VOL. 123 | NO. 64 | Tuesday, April 1, 2008
Wharton Budget Proposal Expected to be $23.5M in the Red
By Bill Dries
Shelby County Mayor AC Wharton Jr. told County Commissioners Monday that his upcoming budget proposal will have nearly $23.5 million in red ink.
Wharton’s budget message today was required by the county charter. But Wharton did not present a detailed budget plan. Property Assessor Rita Clark is still preparing critical property tax calculations that will determine how much revenue county government can expect in the fiscal year that begins in July. Those projections including how much revenue a penny in the property tax rate produces are expected in about two weeks.
Wharton and County Chief Administrative Officer Jim Huntzicker had earlier projected about a $17 million gap between revenues and expenditures for the coming fiscal year.
But in a letter sent today to the commission, Wharton said the new numbers are the result of an expected one percent decline in property tax collections. Other factors include a four percent inflationary increase in the cost of maintaining the current level of services county government provides. There is also expected to be a $1.6 million drop in revenue from the Register’s office because of the reduced volume of real estate transactions.
Wharton’s operating budget proposal will total $1.1 billion, which is $10 million less than the current county budget.
Wharton told commissioners that for the time being he is not taking any position on whether the red ink should be mopped up with a property tax hike, drastic budget cuts or some combination of the two that he referred to as a “hybrid” position. He acknowledged that all three options have a block of votes on the 13-member commission, which will have the final word on what the budget looks like.

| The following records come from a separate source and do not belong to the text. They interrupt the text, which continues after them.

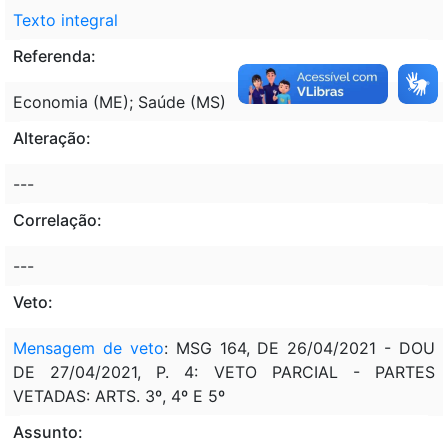
Texto integral
Referenda:
Economia (ME); Saúde (MS)
Alteração:
---
Correlação:
---
Veto:
Mensagem de veto
: MSG 164, DE 26/04/2021 - DOU
DE 27/04/2021, P. 4: VETO PARCIAL - PARTES
VETADAS: ARTS. 3º, 4º E 5º
Assunto:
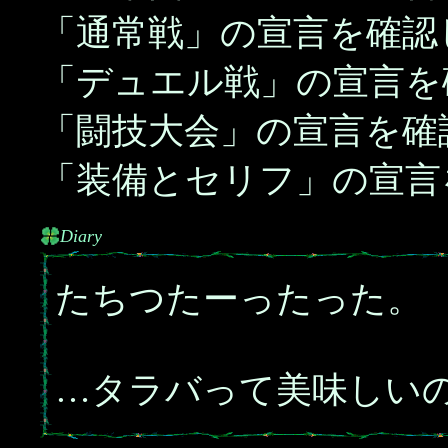
「通常戦」の宣言を確認
「デュエル戦」の宣言を
「闘技大会」の宣言を確
「装備とセリフ」の宣言
Diary
たちつたーったった。
…タラバって美味しい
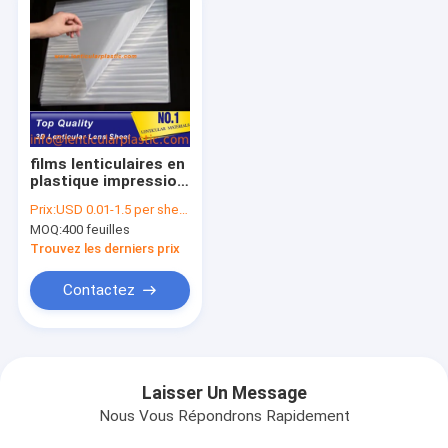
films lenticulaires en
plastique impression
de lentille de 75 LPI
Prix:
USD 0.01-1.5 per sheet
3d des matériaux
MOQ:
400 feuilles
0.58mm d'épaisseur
de feuille lenticulaire
Trouvez les derniers prix
lenticulaire d'ANIMAL
FAMILIER
Contactez
Laisser Un Message
Nous Vous Répondrons Rapidement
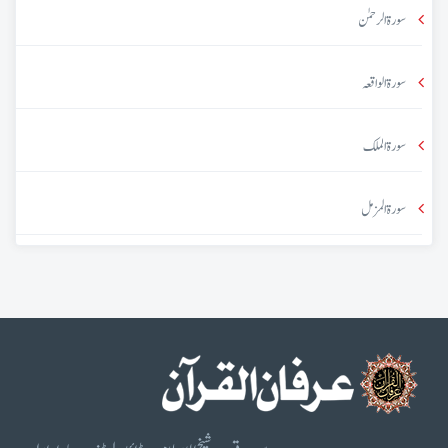
سورۃ الرحمٰن
سورۃ الواقعہ
سورۃ الملک
سورۃ المزمل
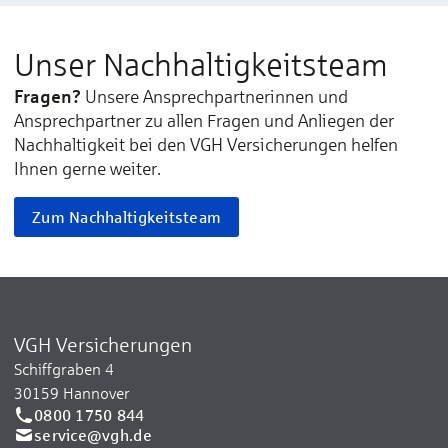
Unser Nachhaltigkeitsteam
Fragen?
Unsere Ansprechpartnerinnen und
Ansprechpartner zu allen Fragen und Anliegen der
Nachhaltigkeit bei den VGH Versicherungen helfen
Ihnen gerne weiter.
Zum Nachhaltigkeitsteam
VGH Versicherungen
Schiffgraben 4
30159 Hannover
0800 1750 844
service@vgh.de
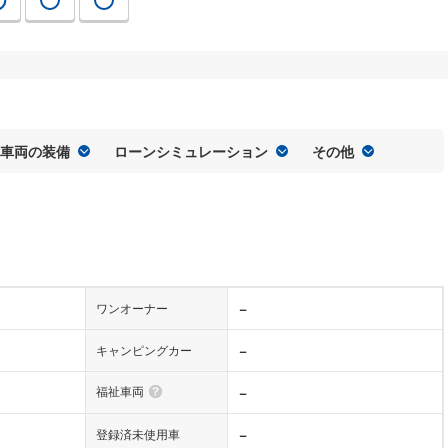
車両の装備
ローンシミュレーション
その他
−
ワンオーナー
−
キャンピングカー
福祉車両
−
−
登録済未使用車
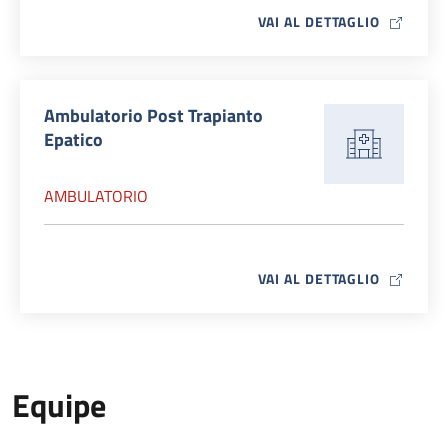
MAP ICO
VAI AL DETTAGLIO
Ambulatorio Post Trapianto
Epatico
AMBULATORIO
MAP ICO
VAI AL DETTAGLIO
Equipe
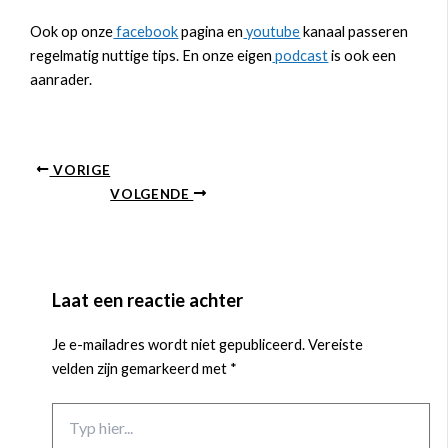
Ook op onze
facebook
pagina en
youtube
kanaal passeren
regelmatig nuttige tips. En onze eigen
podcast
is ook een
aanrader.
VORIGE
VOLGENDE
Laat een reactie achter
Je e-mailadres wordt niet gepubliceerd.
Vereiste
velden zijn gemarkeerd met
*
Typ
hier...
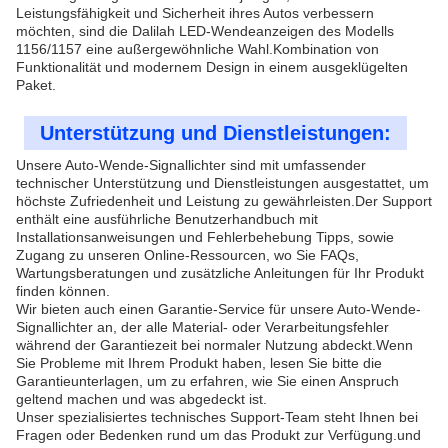
Leistungsfähigkeit und Sicherheit ihres Autos verbessern
möchten, sind die Dalilah LED-Wendeanzeigen des Modells
1156/1157 eine außergewöhnliche Wahl.Kombination von
Funktionalität und modernem Design in einem ausgeklügelten
Paket.
Unterstützung und Dienstleistungen:
Unsere Auto-Wende-Signallichter sind mit umfassender
technischer Unterstützung und Dienstleistungen ausgestattet, um
höchste Zufriedenheit und Leistung zu gewährleisten.Der Support
enthält eine ausführliche Benutzerhandbuch mit
Installationsanweisungen und Fehlerbehebung Tipps, sowie
Zugang zu unseren Online-Ressourcen, wo Sie FAQs,
Wartungsberatungen und zusätzliche Anleitungen für Ihr Produkt
finden können.
Wir bieten auch einen Garantie-Service für unsere Auto-Wende-
Signallichter an, der alle Material- oder Verarbeitungsfehler
während der Garantiezeit bei normaler Nutzung abdeckt.Wenn
Sie Probleme mit Ihrem Produkt haben, lesen Sie bitte die
Garantieunterlagen, um zu erfahren, wie Sie einen Anspruch
geltend machen und was abgedeckt ist.
Unser spezialisiertes technisches Support-Team steht Ihnen bei
Fragen oder Bedenken rund um das Produkt zur Verfügung.und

“None of us wants to increase property taxes,” Wharton wrote in his letter to commissioners. “However, this may be required at some level given the current structure of county government.”
Wharton also again emphasized his belief that the county’s budget problems are caused by the “inefficient” structure of county government and the lack of line-item veto power for the mayor’s office.
Look for a more detailed story including reaction from commissioners in Wednesday’s edition of The Daily News.
Meanwhile, the commission today appointed Karen Camper as the new State Representative from District 87. She fills the vacancy created by the death last month of Gary Rowe and will serve the remaining nine months left in his term of office. Camper got nine votes on the commission, besting rivals Jennings Bernard and Andrew Rome Withers. Camper was a candidate in last year’s City Council elections and said today she intends to run for a full two-year term in the District 87 seat starting with the August primaries. Thursday at noon is the filing deadline.